The move toward highly controlled facilities, such as greenhouses and labs, is crucial. The use of open-air fields doesn’t just risk contamination of nearby food or animal feed crops through the spread of pollen and seeds, it also threatens wildlife or livestock that might be grazing in the area. It could also harm or negatively alter organisms that live in the soil, not to mention pollinating and plant-eating insects – and it’s not like bees and butterflies don’t have enough problems with which to deal, such as insecticides sprayed on “normal crops.”

“Compounds from plants developed for plant molecular farming purposes may have physiological effects on humans and other organisms,” warns the Canadian Food Inspection Agency on its website. And while research so far shows no significant behaviourial and reproductive impacts on the pollinators and other organisms that have been studied, it’s still early days. The Canadian government will eventually allow commercial pharming – it seems all but inevitable – but currently it will only say it is “investigating policy options.”

 

A Net Gain?

Nuclear power. Genetically modified food production. Manipulation of algae to create biofuels. All carry risks. It comes down to what risks we are willing to accept in exchange for the known benefits, such as preventing an Ebola pandemic. It also comes down to the trust we have in the people in charge of limiting those risks.

Clearly, much can be done to minimize any health or environmental threats posed by plant-derived pharmaceutical production. Crops can be grown in specially constructed greenhouses that prevent entry by rodents and insects and stop pollen and seeds from escaping. Such structures can have air-lock entry systems for workers, who can be made to wear protective suits and required to shower down when departing.

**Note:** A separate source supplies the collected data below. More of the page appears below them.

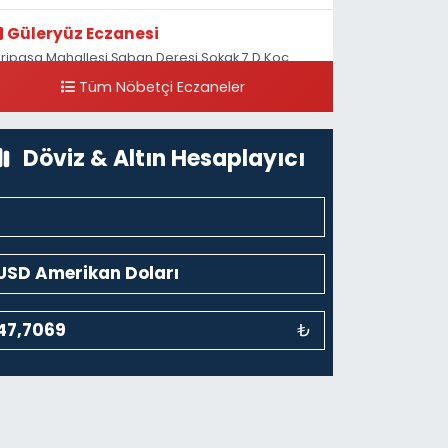
Güleryüz Eczanesi
iripaşa Mahallesi Şaban Deresi Sokak 7 D Koç
üzesi Arkası-kalaycıbahçe Meydana Doğru
Tüm Nöbetçi Eczaneler
0 (212) 369 95 85
Yol Tarifi Al
Döviz & Altın Hesaplayıcı
₺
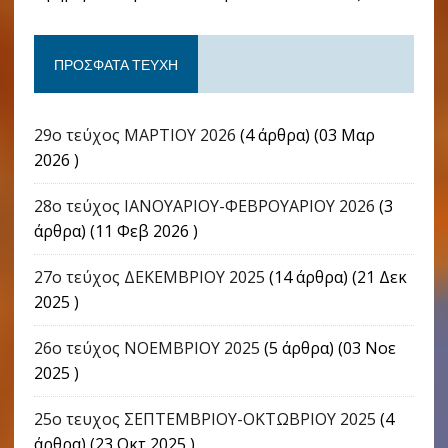
ΠΡΌΣΦΑΤΑ ΤΕΎΧΗ
29ο τεύχος ΜΑΡΤΙΟΥ 2026
(4 άρθρα) (03 Μαρ
2026 )
28ο τεύχος ΙΑΝΟΥΑΡΙΟΥ-ΦΕΒΡΟΥΑΡΙΟΥ 2026
(3
άρθρα) (11 Φεβ 2026 )
27ο τεύχος ΔΕΚΕΜΒΡΙΟΥ 2025
(14 άρθρα) (21 Δεκ
2025 )
26ο τεύχος ΝΟΕΜΒΡΙΟΥ 2025
(5 άρθρα) (03 Νοε
2025 )
25ο τευχος ΣΕΠΤΕΜΒΡΙΟΥ-ΟΚΤΩΒΡΙΟΥ 2025
(4
άρθρα) (23 Οκτ 2025 )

There has even been talk of building these facilities in underground caverns and mines, and work has been done to grow sterile plants that can’t reproduce, even if seeds somehow enter wild fields or the food system.

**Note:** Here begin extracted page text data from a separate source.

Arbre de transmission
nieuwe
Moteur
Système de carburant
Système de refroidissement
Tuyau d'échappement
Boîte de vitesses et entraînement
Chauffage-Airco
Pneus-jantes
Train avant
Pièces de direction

As environmental journalist and Cornell University fellow Mark Lynas once wrote, “this application of modern technology to agriculture need not be remotely scary.”

Some precaution and good old common sense can go a long way. But like the GMO controversy generally, the debate seems destined to continue indefinitely. When it comes to pharming specifically, crisis is what will likely drive us – in one direction or the other.